Da questi dati consegue che il virus sta correndo per la sua strada e ci porta al guinzaglio nella ZONA ROSSA, mentre dovrebbe essere il contrario.
E’ evidente che a causa dello scarso controllo dell’epidemia, andando di questo passo, i numeri del contagio diverranno enormi in poco tempo.
Il “Tempo” è il fattore da correggere nell’equazione della nostra vita. E non c’è tempo da perdere.
Nella nostra ASSL di Carbonia Iglesias il “tempo” si misura nelle attese per ottenere l’esecuzione dei tamponi e nelle lunghe attese necessarie per ricevere gli esiti degli esami. Tutt’oggi quasi tutti i tamponi prelevati vengono inviati al Policlinico di Monserrato. Il referto viene consegnato al paziente dopo 2-3 giorni. Nell’attesa la gente rimane isolata senza poter lavorare, e i pazienti da operare nei nostri Ospedali devono essere rinviati fino all’arrivo dell’esito. Si comprende il forte disagio nelle sale operatorie, dove i chirurghi sono in affanno, e anche nei posti di lavoro, nelle famiglie e nelle scuole.
C’è poi il problema fondamentale del “tracciamento” dei “Suscettibili” venuti a contatto con gli “Infetti”. Tale operazione, incredibilmente importante per tutta la Comunità, è affidata a pochissime persone. La miserrima dotazione organica è composta da due Infermiere, due Assistenti Sanitarie, e un paio di Medici. In realtà servirebbe una grossa compagine di Medici, Infermieri, Assistenti Sanitari e Vigili Sanitari. Per “tracciare”, “prelevare”, “controllare i soggetti in isolamento”, “registrare” i casi certi e quelli “sospetti”, “refertare”, “rispondere alle richieste dei Medici di Base e alle Scuole”, è necessario costituire un’Unità di Crisi utile per controllare molte centinaia di soggetti al giorno.

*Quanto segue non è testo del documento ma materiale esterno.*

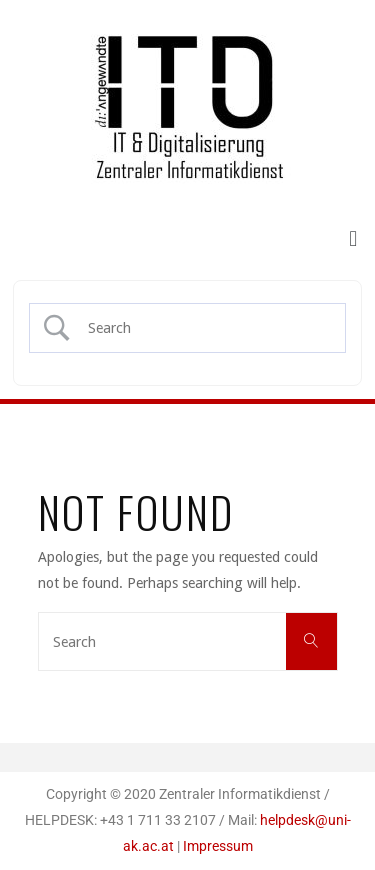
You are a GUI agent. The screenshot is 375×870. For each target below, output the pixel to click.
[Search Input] (204, 328)
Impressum (218, 846)
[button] (353, 238)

Vi è poi il problema del Laboratorio di Analisi Virologica. E’ necessario che venga dotato di un altro strumento processatore veloce dello RNA, che consenta di ottenere il referto in un paio d’ore. Il tempo è essenziale. Il soggetto contagioso che non sa d’esserlo può fare molti danni.
Naturalmente deve essere un laboratorio con personale dedicato e dotato di riserve di reagenti sufficienti ad affrontare la stagione dei virus che arriva ogni Inverno.
In attesa del vaccino è necessario concentrare gli sforzi economici e politici per metterci al riparo.